A partir de l’année prochaine, Bercy propose en outre de mettre en place «un mécanisme incitatif bonus climatique». Les fonds d'études et d'aide au secteur privé (Fasep)[1] et l’assurance-prospection seront réorientés vers les phases amont de projets décarbonés ou peu carbonés. Bercy prévoit aussi d’augmenter les volumes de financements pour des projets qualifiés de «durables», en tenant compte, insiste-t-on, de la nouvelle (et non encore définitive) taxonomie européenne. Au menu: énergies renouvelables (le matériel tricolore n’est pas obligatoire), les navires bas carbone (à voile ou à l’hydrogène), mais aussi le captage-stockage géologique de carbone. Eligibles, les centrales nucléaires? «La question du financement des centrales nucléaires à l’export peut être envisagé», confirme-t-on à la direction du Trésor.

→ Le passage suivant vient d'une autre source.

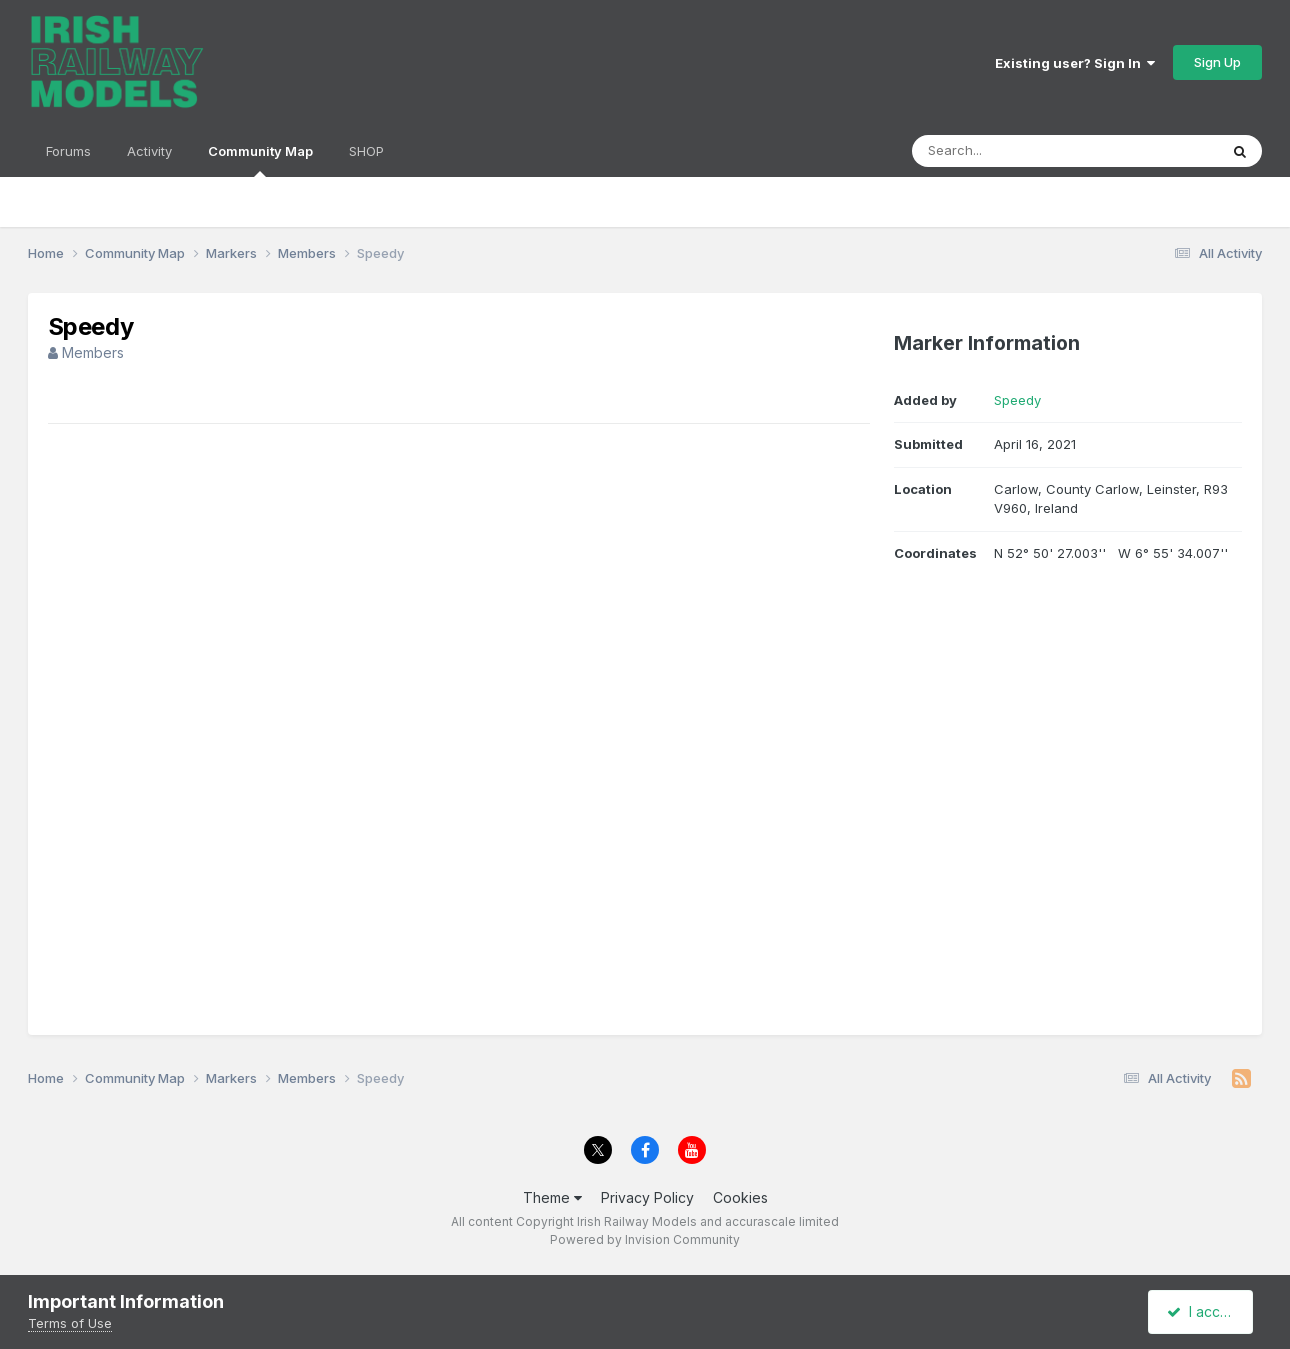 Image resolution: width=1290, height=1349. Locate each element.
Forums (68, 151)
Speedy (1017, 400)
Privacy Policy (647, 1197)
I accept (1203, 1311)
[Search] (1010, 151)
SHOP (366, 151)
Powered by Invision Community (645, 1239)
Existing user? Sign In (1075, 63)
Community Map (260, 160)
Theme (552, 1197)
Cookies (740, 1197)
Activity (149, 151)
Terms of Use (70, 1323)
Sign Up (1217, 62) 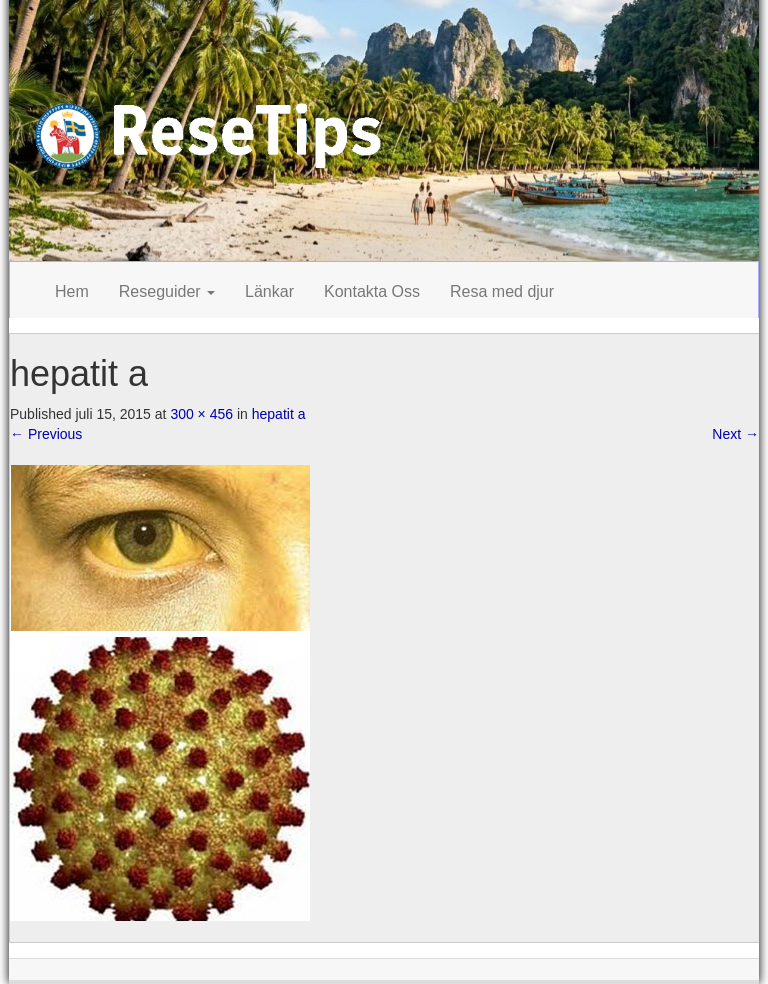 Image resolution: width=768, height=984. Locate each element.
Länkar (269, 291)
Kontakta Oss (372, 291)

A supposer qu’elles soient votées par le Parlement, ces mesures vont-elles sensiblement changer le cours des choses. Au plan symbolique, sans aucun doute. «La France sera le premier pays du monde à décarboner ses exportations», souligne un proche de Bruno Le Maire.

gare à l'avion

Pour autant, les crédits concernés représentent 4% du portefeuille français des aides aux exportations (hors contrats militaires), contre 27% pour les bateaux (de commerce) et 18% pour les avions de lignes. En utilisant une méthodologie proche de celle ayant servi au «budget vert», Bercy estime ainsi que les ventes à l’étranger d’avions commerciaux représentent 40% de l’empreinte carbone de nos exportations, contre 20% pour la construction navale et 6% seulement pour l’extraction et l’utilisation d’énergies fossiles. Dit autrement, Paris s’interdit, en 15 ans, ce qui ne lui coûte pas grand-chose économiquement ni financièrement.

L’empreinte climatique française du soutien aux exportations pourrait, en revanche, s’alourdir. «Avec la crise, les compagnies aériennes et les avionneurs ont de plus en plus recours aux financements publics. Leurs émissions de gaz à effet de serre seront à porter au débit de BPI France plutôt que des banques traditionnelles», regrette un membre du cabinet de Bruno Le Maire.



[1] Le Fasep est une subvention (ou une avance remboursable) pour financer des études de faisabilité ou la démonstration de technologies vertes et innovantes.